A research team led by the University of Pennsylvania Perelman School of Medicine has used gene editing to prevent a fatal disorder in laboratory animals. The trial, which is the first of its kind, may ultimately lead to the treatment of human congenital diseases before birth.
Using gene-editing tools known as CRISPR-Cas9 and base editor 3 (BE3), the team reduced cholesterol levels in healthy mice treated in utero by targeting a gene that regulates those levels. The experts also used prenatal gene editing to improve liver function, which prevented neonatal death among mice with a mutation that causes the lethal liver disease hereditary tyrosinemia type 1 (HT1)
In humans, HT1 most commonly emerges during infancy and is usually treatable with a medicine called nitisinone and a strict diet. When treatments are unsuccessful, however, patients are at risk of liver failure or liver cancer.
“Our ultimate goal is to translate the approach used in these proof-of-concept studies to treat severe diseases diagnosed early in pregnancy,” said study co-lead author Dr. William H. Peranteau. “We hope to broaden this strategy to intervene prenatally in congenital diseases that currently have no effective treatment for most patients, and result in death or severe complications in infants.”
“We used base editing to turn off the effects of a disease-causing genetic mutation,” added study co-leader Dr. Kiran Musunuru. “We also plan to use the same base-editing technique not just to disrupt a mutation’s effects, but to directly correct the mutation.”
Dr. Musunuru is an expert in the advancing field of gene-editing who previously demonstrated that the technology can be used to reduce cholesterol and fat levels in the blood. This discovery could lead to the development of a type of “vaccination” to prevent cardiovascular disease.

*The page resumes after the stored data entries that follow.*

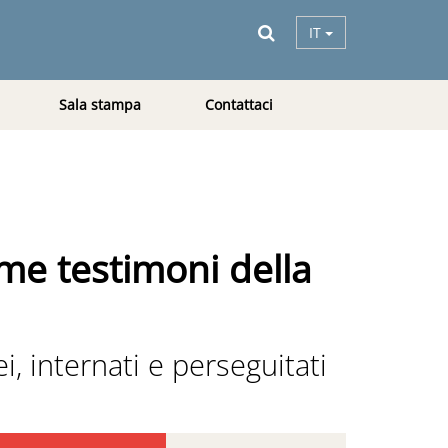
IT
Sala stampa
Contattaci
ime testimoni della
i, internati e perseguitati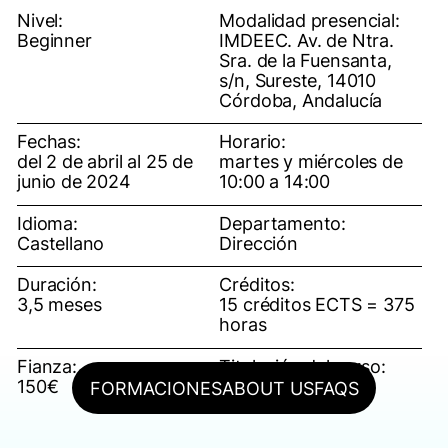
Nivel:
Modalidad presencial:
Beginner
IMDEEC. Av. de Ntra.
Sra. de la Fuensanta,
s/n, Sureste, 14010
Córdoba, Andalucía
Fechas:
Horario:
del 2 de abril al 25 de
martes y miércoles de
junio de 2024
10:00 a 14:00
Idioma:
Departamento:
Castellano
Dirección
Duración:
Créditos:
3,5 meses
15 créditos ECTS = 375
horas
Fianza:
Titulación del curso:
150€
Curso básico de
FORMACIONES
ABOUT US
FAQS
filmmaker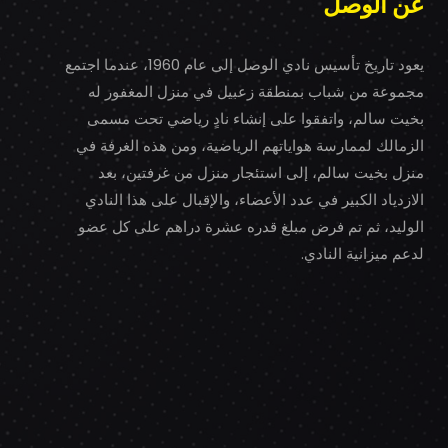
عن الوصل
يعود تاريخ تأسيس نادي الوصل إلى عام 1960، عندما اجتمع
مجموعة من شباب بمنطقة زعبيل في منزل المغفور له
بخيت سالم، واتفقوا على إنشاء نادٍ رياضي تحت مسمى
الزمالك لممارسة هواياتهم الرياضية، ومن هذه الغرفة في
منزل بخيت سالم، إلى استئجار منزل من غرفتين، بعد
الازدياد الكبير في عدد الأعضاء، والإقبال على هذا النادي
الوليد، ثم تم فرض مبلغ قدره عشرة دراهم على كل عضو
لدعم ميزانية النادي.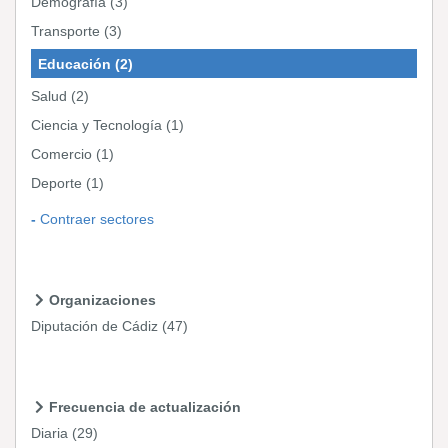
Demografía
(3)
Transporte
(3)
Educación
(2)
Salud
(2)
Ciencia y Tecnología
(1)
Comercio
(1)
Deporte
(1)
Contraer sectores
Organizaciones
Diputación de Cádiz
(47)
Frecuencia de actualización
Diaria
(29)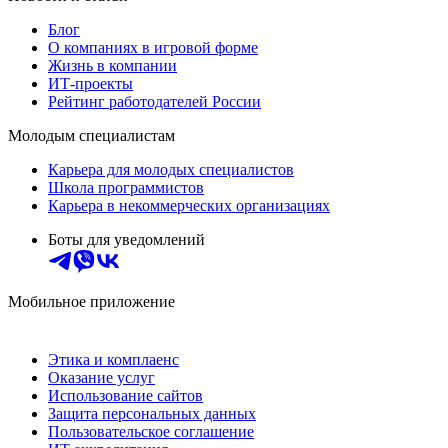
Блог
О компаниях в игровой форме
Жизнь в компании
ИТ-проекты
Рейтинг работодателей России
Молодым специалистам
Карьера для молодых специалистов
Школа программистов
Карьера в некоммерческих организациях
Боты для уведомлений
Мобильное приложение
Этика и комплаенс
Оказание услуг
Использование сайтов
Защита персональных данных
Пользовательское соглашение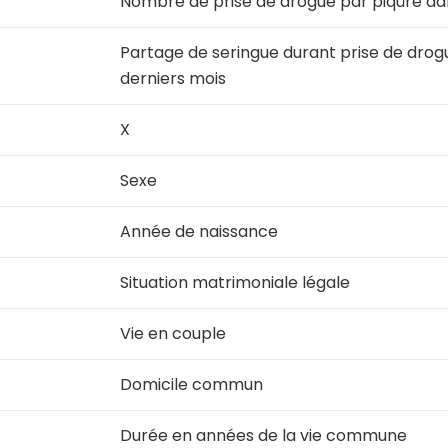
Nombre de prise de drogue par piqûre dan
Partage de seringue durant prise de drogu
derniers mois
X
Sexe
Année de naissance
Situation matrimoniale légale
Vie en couple
Domicile commun
Durée en années de la vie commune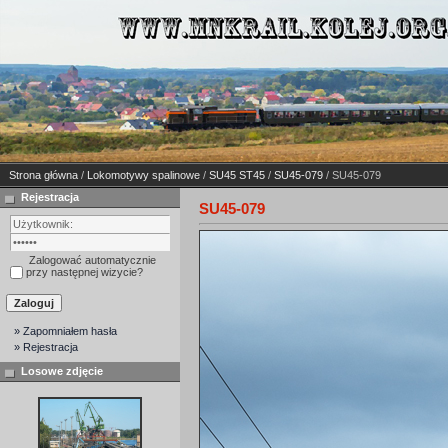
Strona główna
/
Lokomotywy spalinowe
/
SU45 ST45
/
SU45-079
/ SU45-079
Rejestracja
SU45-079
Zalogować automatycznie
przy następnej wizycie?
» Zapomniałem hasła
» Rejestracja
Losowe zdjęcie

In the future, the research team will use their technique to directly correct disease-causing mutations. The researchers will also be able to investigate its application to other diseases, such as those that impact organs besides the liver.
“A significant amount of work needs to be done before prenatal gene editing can be translated to the clinic, including investigations into more clinically relevant delivery mechanisms and ensuring the safety of this approach,” said Dr. Peranteau. “Nonetheless, we are excited about the potential of this approach to treat genetic diseases of the liver and other organs for which few therapeutic options exist.”
The research is published in the journal Nature Medicine.